According to that document, the bulk properties of the acoustic radiator may be chosen to distribute the resonant ending wave modes substantially evenly in frequency. In other words, the bulk properties or parameters, e.g. size, thickness, shape, material etc., of the acoustic radiator may be chosen to smooth peaks in the frequency response caused by “bunching” or clustering of the modes. The resultant distribution of resonant bending wave modes may thus be such that there are substantially minimal clusterings and disparities of spacing. For panels of rectangular shape and isotropic bending stiffness, the document identifies particularly useful aspect ratios for the side dimensions, e.g. 1.134:1.
The transducer location may be chosen to couple substantially evenly to the resonant bending wave modes and, in particular, to lower frequency resonant bending wave modes. To this end, the transducer may be at a location where the number of vibrationally active resonance anti-nodes is relatively high and conversely the number of resonance nodes is relatively low.
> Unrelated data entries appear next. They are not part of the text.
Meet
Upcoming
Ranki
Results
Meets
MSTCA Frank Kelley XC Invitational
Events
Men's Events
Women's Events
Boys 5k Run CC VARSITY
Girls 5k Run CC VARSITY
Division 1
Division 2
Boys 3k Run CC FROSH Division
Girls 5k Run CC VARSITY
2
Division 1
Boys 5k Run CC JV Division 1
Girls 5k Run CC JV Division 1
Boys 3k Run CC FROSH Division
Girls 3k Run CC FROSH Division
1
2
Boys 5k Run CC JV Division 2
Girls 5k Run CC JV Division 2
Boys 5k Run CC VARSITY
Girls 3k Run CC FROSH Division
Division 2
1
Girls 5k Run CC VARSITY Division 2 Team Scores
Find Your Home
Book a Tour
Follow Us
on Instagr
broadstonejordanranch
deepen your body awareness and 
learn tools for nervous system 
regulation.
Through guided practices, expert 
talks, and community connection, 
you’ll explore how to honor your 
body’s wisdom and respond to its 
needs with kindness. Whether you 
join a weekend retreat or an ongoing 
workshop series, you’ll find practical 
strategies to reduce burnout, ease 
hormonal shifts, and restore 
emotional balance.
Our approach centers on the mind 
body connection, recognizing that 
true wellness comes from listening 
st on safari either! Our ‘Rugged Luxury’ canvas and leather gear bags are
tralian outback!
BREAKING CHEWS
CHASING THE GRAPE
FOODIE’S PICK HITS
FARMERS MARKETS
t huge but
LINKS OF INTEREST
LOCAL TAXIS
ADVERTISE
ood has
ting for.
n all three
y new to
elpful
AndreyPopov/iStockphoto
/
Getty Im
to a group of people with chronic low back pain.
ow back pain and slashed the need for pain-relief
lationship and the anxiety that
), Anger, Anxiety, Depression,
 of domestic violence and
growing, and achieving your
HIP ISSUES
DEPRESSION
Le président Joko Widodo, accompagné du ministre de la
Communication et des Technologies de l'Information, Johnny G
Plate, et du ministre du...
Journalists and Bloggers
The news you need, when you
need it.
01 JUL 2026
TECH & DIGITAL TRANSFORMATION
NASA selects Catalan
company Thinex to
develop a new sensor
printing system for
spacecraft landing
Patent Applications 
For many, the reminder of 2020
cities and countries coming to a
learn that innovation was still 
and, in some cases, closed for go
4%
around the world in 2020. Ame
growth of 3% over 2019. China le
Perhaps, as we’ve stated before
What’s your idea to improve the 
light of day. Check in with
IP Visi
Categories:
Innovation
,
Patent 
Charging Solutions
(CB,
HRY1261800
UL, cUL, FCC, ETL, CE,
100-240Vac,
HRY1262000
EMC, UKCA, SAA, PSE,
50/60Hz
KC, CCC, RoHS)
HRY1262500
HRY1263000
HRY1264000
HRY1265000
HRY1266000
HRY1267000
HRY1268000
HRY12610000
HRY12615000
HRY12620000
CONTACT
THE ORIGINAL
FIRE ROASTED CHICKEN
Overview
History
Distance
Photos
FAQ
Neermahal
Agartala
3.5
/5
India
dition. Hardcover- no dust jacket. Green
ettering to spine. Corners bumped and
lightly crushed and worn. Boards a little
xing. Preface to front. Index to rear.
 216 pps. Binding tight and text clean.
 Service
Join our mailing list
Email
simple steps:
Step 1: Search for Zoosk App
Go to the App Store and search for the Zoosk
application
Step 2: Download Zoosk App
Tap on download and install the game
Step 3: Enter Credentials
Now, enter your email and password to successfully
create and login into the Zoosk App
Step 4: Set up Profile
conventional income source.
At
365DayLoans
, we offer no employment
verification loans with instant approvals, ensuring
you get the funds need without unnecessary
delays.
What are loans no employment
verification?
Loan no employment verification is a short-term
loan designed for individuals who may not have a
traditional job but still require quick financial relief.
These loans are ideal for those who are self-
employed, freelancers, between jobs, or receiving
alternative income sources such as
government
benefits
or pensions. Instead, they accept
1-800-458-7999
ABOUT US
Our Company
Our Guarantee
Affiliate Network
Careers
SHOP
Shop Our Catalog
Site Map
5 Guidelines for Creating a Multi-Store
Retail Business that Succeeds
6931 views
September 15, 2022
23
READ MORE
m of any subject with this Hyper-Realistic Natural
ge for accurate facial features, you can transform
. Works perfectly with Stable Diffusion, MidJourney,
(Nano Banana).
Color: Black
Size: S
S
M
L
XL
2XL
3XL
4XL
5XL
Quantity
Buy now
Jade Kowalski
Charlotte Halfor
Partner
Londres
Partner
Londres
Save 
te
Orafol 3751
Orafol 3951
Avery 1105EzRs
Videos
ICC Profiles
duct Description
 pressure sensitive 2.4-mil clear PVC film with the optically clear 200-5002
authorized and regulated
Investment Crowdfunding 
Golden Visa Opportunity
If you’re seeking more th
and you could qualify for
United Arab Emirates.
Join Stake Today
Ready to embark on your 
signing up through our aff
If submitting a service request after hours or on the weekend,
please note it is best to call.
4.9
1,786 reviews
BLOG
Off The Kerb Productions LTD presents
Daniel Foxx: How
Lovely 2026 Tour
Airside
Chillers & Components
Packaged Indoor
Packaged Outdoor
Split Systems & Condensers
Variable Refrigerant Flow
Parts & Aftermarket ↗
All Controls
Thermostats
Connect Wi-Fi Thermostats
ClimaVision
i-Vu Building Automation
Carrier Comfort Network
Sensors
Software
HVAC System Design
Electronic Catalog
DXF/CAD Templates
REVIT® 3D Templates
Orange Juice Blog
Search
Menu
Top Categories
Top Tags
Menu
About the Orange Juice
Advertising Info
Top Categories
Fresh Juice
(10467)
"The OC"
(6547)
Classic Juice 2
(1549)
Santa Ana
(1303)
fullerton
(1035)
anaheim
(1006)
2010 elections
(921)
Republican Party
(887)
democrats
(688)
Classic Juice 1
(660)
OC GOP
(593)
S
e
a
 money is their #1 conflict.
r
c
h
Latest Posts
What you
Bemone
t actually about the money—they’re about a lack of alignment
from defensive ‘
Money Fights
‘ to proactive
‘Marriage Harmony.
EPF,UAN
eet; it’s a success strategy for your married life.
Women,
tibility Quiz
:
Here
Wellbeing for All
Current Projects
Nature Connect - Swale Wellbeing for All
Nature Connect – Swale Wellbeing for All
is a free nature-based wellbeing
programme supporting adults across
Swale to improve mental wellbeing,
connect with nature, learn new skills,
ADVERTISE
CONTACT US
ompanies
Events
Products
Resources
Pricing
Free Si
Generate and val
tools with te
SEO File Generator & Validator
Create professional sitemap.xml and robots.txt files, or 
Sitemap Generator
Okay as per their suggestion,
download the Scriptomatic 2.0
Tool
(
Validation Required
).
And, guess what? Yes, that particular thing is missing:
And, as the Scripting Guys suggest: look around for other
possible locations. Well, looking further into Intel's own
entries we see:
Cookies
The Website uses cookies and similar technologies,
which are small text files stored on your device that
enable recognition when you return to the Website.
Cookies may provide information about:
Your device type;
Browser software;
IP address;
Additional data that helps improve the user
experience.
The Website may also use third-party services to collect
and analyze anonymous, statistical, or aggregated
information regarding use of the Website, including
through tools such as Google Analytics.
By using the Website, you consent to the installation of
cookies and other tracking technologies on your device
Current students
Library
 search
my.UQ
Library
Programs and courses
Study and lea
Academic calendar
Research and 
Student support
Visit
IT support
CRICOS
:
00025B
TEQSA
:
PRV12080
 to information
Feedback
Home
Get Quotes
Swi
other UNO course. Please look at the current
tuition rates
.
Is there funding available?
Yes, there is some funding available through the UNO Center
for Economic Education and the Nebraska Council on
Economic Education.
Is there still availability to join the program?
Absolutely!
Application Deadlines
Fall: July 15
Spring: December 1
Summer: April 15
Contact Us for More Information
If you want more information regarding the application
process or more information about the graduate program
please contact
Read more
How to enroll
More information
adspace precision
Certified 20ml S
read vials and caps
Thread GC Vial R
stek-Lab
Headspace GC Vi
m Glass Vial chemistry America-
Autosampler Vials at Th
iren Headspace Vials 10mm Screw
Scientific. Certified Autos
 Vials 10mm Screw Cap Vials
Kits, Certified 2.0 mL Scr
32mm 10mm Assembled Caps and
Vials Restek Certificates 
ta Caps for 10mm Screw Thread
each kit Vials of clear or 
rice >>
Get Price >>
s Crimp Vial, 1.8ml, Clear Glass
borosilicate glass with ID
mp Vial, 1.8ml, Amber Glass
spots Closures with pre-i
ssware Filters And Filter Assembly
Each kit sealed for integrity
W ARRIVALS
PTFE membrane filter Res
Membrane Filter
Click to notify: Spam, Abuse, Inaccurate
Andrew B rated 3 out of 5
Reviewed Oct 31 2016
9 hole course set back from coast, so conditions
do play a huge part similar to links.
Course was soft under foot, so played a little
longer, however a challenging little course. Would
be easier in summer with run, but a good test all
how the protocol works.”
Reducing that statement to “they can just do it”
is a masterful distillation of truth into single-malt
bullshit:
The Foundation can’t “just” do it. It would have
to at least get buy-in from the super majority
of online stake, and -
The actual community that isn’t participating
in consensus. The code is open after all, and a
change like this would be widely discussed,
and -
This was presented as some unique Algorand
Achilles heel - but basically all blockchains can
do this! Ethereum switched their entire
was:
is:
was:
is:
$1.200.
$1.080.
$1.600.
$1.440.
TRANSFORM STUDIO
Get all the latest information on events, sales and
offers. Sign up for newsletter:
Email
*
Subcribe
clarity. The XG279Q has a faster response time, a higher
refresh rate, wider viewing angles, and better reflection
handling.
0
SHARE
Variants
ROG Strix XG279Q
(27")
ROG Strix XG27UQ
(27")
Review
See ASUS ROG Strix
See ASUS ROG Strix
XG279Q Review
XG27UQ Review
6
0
In the case of a rectangle, specific locations found suitable are at 3/7, 4/9 or 5/13 of the distance along the axes.
Analysis as taught in WO97/09842 leads not only to preferred locations for transducer means but also to the capability to identify actual locations where any selective damping should be applied to deal with any particular undesired frequency or frequencies. WO99/02012 similarly discloses the use of mass loading at localised positions. Both disclosures address the problem of certain frequencies that are dominant (having greater than average amplitude ratios that ‘stick out’) and thus distort the overall frequency response of a corresponding loudspeaker.
WO00/22877 discloses the selective local positioning of masses, e.g. in the range from about 2 to 12 grams, bonded to a bending wave panel to optimally tune the coupled resonances such that the overall response is suitably tailored. This technique has the specific advantage of extending the low frequency range of the assembly.
U.S. Pat. No. 5,615,275 describes a loudspeaker including a planar diaphragm that mounted in a frame and that is coupled at its rear surface to a speaker voice coil such that the voice coil acts like a piston, pressing on the rear surface of the diaphragm and causing sufficient vibration of the diaphragm to efficiently produce sound. Masses are resiliently mounted on the diaphragm so as to improve its frequency response characteristic, the number, size and precise positioning of the weights for any particular diaphragm being determined empirically. The weights act to neutralize or counter uncontrolled movement of the diaphragm at certain frequencies.
The present invention is specific to distributed resonant mode devices and has as an objective an improvement in the uniformity of distribution of resonant modes of such devices. As will be appreciated from the aforementioned WO97/09842, an increase in the uniformity of distribution of the resonant modes that underpin the operation of this genre of device will result in an improvement of the frequency response of the device itself. This may be particularly appropriate when, due to styling considerations or the need to fit a panel in an existing space, the preferred panel dimensions discussed above are not possible.